◆ Supplied data:
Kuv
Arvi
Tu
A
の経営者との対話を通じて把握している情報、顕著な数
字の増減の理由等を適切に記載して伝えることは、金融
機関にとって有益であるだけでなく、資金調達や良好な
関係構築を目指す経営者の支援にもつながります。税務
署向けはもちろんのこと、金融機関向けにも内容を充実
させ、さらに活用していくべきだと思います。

◆ Task directions:
Repeat the entire listing above without changing a word.

◆ Written solution:
Kuv
Arvi
Tu
A
の経営者との対話を通じて把握している情報、顕著な数
字の増減の理由等を適切に記載して伝えることは、金融
機関にとって有益であるだけでなく、資金調達や良好な
関係構築を目指す経営者の支援にもつながります。税務
署向けはもちろんのこと、金融機関向けにも内容を充実
させ、さらに活用していくべきだと思います。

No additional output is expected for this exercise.